Wednesday, November 23, 2005 12:10:08 PM (Pacific Standard Time, UTC-08:00)
public sealed class CacheProvider
{
private CacheProvider(){};

public static Instance
{
get
{
return (HttpContext.Current == null) ? HttpRuntime.Cache : HttpContext.Current.Cache;
}
}
}

or the 2.0 version

return (HttpContext.Current ?? HttpRutime.Cache);
Wednesday, November 23, 2005 12:20:20 PM (Pacific Standard Time, UTC-08:00)
I like to pull in the J# DLLs, too. Just to REALLY freak people out.
Wednesday, November 23, 2005 1:57:11 PM (Pacific Standard Time, UTC-08:00)
Still wonder why the FX team hasn't just moved caching into another (non web) namespace. It pwns for web stuff, but there's no reason you wouldn't want caching in other types of solutions. (And who wants all the bloat of the enterprise libs, etc.)

Honestly, just a simple static object that supports sliding expirations?
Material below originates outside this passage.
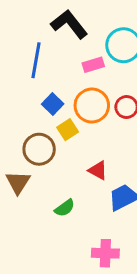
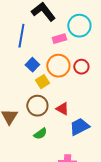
brown circle: (39, 149) -> (37, 106), moved

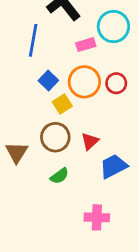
red triangle: (62, 109) -> (90, 141), turned 48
Seems that that SQL Server 2005 folks would have been clamoring to get SQL Server Cache invalidation working for winforms/WPF applications too.
Thursday, November 24, 2005 1:35:17 AM (Pacific Standard Time, UTC-08:00)
karl...if you look (reflector) at HttpContext.Current.Cache all it does is return HttpRuntime.Cache.
Scott Hanselman
Thursday, November 24, 2005 4:55:43 AM (Pacific Standard Time, UTC-08:00)
Scott:
So always use HttpRuntime.Cache istead of HttpContext.Current.Cache ;) thanks

karl
Thursday, November 24, 2005 9:30:32 AM (Pacific Standard Time, UTC-08:00)
ObjectDataSource, anyone?

The problem with this one, as I recall, is mostly in setup.
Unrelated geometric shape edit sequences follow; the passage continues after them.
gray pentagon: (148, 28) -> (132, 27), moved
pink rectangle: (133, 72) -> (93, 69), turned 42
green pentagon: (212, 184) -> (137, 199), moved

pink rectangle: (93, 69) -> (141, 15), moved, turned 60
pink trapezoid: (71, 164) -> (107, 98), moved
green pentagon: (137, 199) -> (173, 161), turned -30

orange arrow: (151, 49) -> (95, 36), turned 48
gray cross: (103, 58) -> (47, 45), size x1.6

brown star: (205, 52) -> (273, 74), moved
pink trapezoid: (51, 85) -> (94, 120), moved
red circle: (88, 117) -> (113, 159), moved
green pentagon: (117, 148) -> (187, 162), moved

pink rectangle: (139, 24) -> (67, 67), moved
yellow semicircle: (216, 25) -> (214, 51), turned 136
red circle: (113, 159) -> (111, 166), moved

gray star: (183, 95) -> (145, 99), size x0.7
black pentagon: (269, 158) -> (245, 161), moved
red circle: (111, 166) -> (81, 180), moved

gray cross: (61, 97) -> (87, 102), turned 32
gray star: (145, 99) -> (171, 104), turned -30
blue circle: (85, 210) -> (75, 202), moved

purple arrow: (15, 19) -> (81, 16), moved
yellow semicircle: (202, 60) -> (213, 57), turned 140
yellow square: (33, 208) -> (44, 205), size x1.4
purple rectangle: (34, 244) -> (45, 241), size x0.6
It'd be nice to see BuildProviders pulled out, as well.

Re Cache vs EntLib: Cache has one singular advantage -- it's already there. As much as I pimped EntLib a year ago, it's a download-modify-and-compile project. With all do respect to the hard work that went into it: if I wanted that, I could use Java. I prefer my batteries included.
Keith J. Farmer
Thursday, November 24, 2005 2:28:21 PM (Pacific Standard Time, UTC-08:00)
EntLib Caching block is actually pretty easy to use. I too was concerned that it was a bit hefty/intertwined. If you spend a little time writing your first trival app with it, it planes out fast. It has the same types of dependencies and it allows you to do have a variety of stores (you can have two levels of cache with one backed with memory, one backed with db). It's grown on me for non-ASP.NET ctxs.
Grant
Monday, November 28, 2005 9:44:55 AM (Pacific Standard Time, UTC-08:00)
Most of the conversation has been around enterprise components and the use of ASP.NET cache. Can anyone think of a good reason why the use of the ASP.NET cache on the client side of a rich client app wouldn't work? For these types of applications, preventing a round-trip all together would be the ideal situation. Granted that with rich-client it's easier maintain state but why "roll your own" cache when there is a robust library to do just that. Thoughts?